Projeto busca reduzir burocracia para pequenos produtores

Deputado Alceu Moreira: “A proposta fortalece a agricultura familiar ao reduzir a burocracia para quem produz em pequena escala, preservando a segurança dos alimentos e o controle sanitário”
O relator na CCJ, deputado Pedro Lupion (Republicanos-PR), afirmou que a proposta busca facilitar a atuação de produtores de pequena escala sem retirar os mecanismos de controle sanitário. “A proposta fortalece a agricultura familiar ao reduzir a burocracia para quem produz em pequena escala, preservando a segurança dos alimentos e o controle sanitário. Também promovemos ajustes para garantir a constitucionalidade do projeto e respeitar a autonomia dos entes federativos”, afirmou.
Na Comissão de Agricultura, Pecuária, Abastecimento e Desenvolvimento Rural (CAPADR), onde o projeto também foi analisado, o relator foi o deputado Alceu Moreira (MDB-RS).
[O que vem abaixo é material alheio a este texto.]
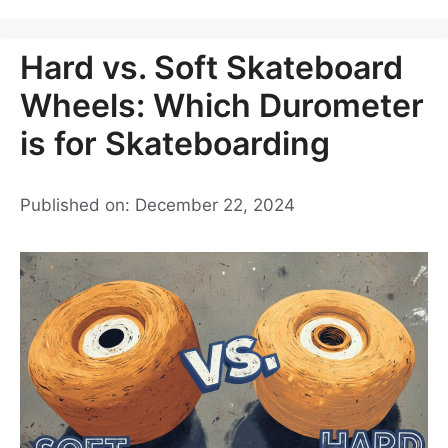
Hard vs. Soft Skateboard
Wheels: Which Durometer
is for Skateboarding
Published on: December 22, 2024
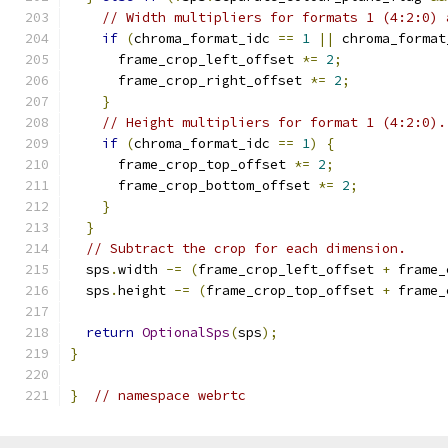
// Width multipliers for formats 1 (4:2:0) 
if
(
chroma_format_idc 
==
1
||
 chroma_format
      frame_crop_left_offset 
*=
2
;
      frame_crop_right_offset 
*=
2
;
}
// Height multipliers for format 1 (4:2:0).
if
(
chroma_format_idc 
==
1
)
{
      frame_crop_top_offset 
*=
2
;
      frame_crop_bottom_offset 
*=
2
;
}
}
// Subtract the crop for each dimension.
  sps
.
width 
-=
(
frame_crop_left_offset 
+
 frame_
  sps
.
height 
-=
(
frame_crop_top_offset 
+
 frame_
return
OptionalSps
(
sps
);
}
}
// namespace webrtc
Segundo ele, a simplificação das regras deve ocorrer sem comprometer a fiscalização dos alimentos. “É possível reduzir a burocracia sem abrir mão do controle sanitário, valorizando a produção artesanal e fortalecendo a agricultura familiar”, declarou.
Próximos passos
Como tramita em caráter conclusivo nas comissões, o projeto poderá seguir diretamente para o Senado Federal caso não haja recurso para votação pelo plenário da Câmara.